═══ Data extract ═══
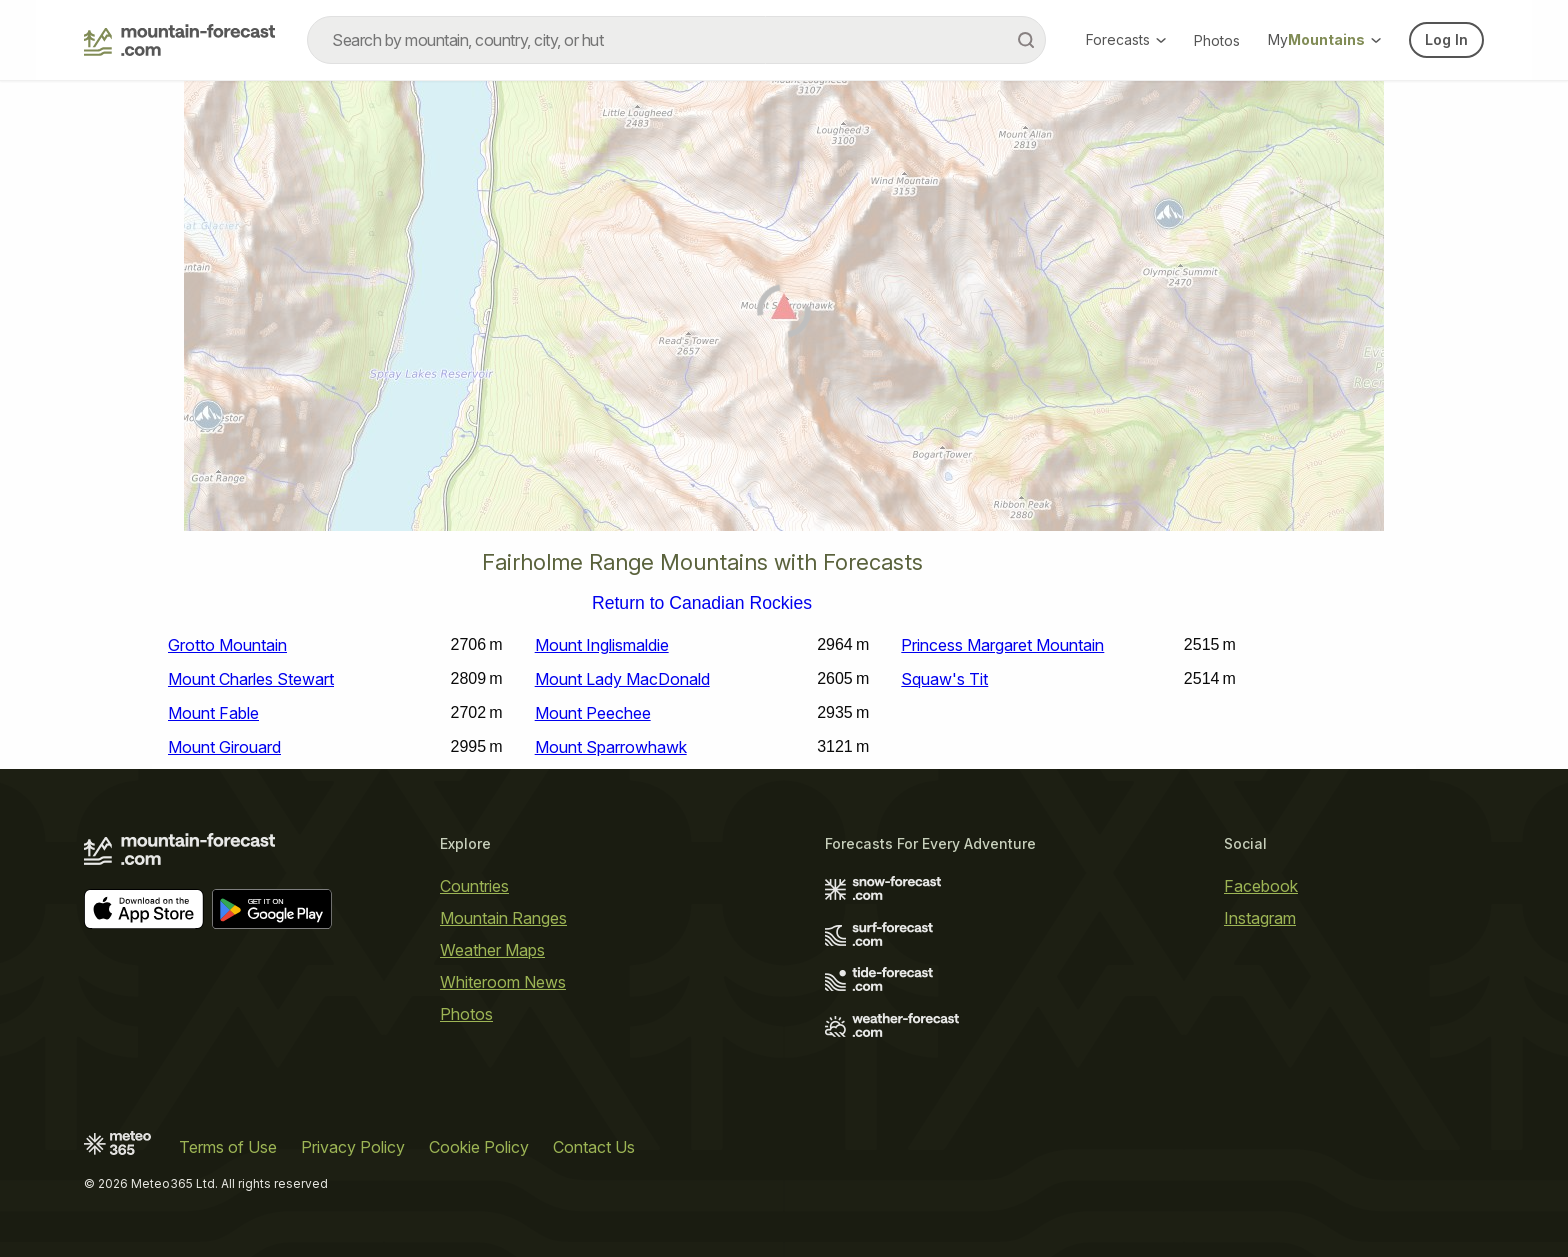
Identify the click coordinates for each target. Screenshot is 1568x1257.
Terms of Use (228, 1147)
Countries (474, 886)
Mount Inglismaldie (602, 645)
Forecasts (1126, 39)
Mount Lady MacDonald (622, 679)
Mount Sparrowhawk (611, 747)
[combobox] (676, 40)
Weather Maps (492, 950)
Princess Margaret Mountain (1002, 645)
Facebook (1261, 886)
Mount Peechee (593, 713)
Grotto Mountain (227, 645)
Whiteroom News (503, 982)
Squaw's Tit (944, 679)
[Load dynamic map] (784, 314)
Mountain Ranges (503, 918)
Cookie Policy (479, 1147)
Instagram (1260, 918)
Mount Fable (213, 713)
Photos (1217, 40)
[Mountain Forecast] (179, 40)
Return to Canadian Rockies (702, 604)
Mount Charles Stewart (251, 679)
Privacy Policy (353, 1147)
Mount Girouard (224, 747)
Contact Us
═══
Task: Letter for letter, reproduce every record above and skip the pictures.

The answer:
Identify the click coordinates for each target. Screenshot is 1568x1257.
Terms of Use (228, 1147)
Countries (474, 886)
Mount Inglismaldie (602, 645)
Forecasts (1126, 39)
Mount Lady MacDonald (622, 679)
Mount Sparrowhawk (611, 747)
[combobox] (676, 40)
Weather Maps (492, 950)
Princess Margaret Mountain (1002, 645)
Facebook (1261, 886)
Mount Peechee (593, 713)
Grotto Mountain (227, 645)
Whiteroom News (503, 982)
Squaw's Tit (944, 679)
[Load dynamic map] (784, 314)
Mountain Ranges (503, 918)
Cookie Policy (479, 1147)
Instagram (1260, 918)
Mount Fable (213, 713)
Photos (1217, 40)
[Mountain Forecast] (179, 40)
Return to Canadian Rockies (702, 604)
Mount Charles Stewart (251, 679)
Privacy Policy (353, 1147)
Mount Girouard (224, 747)
Contact Us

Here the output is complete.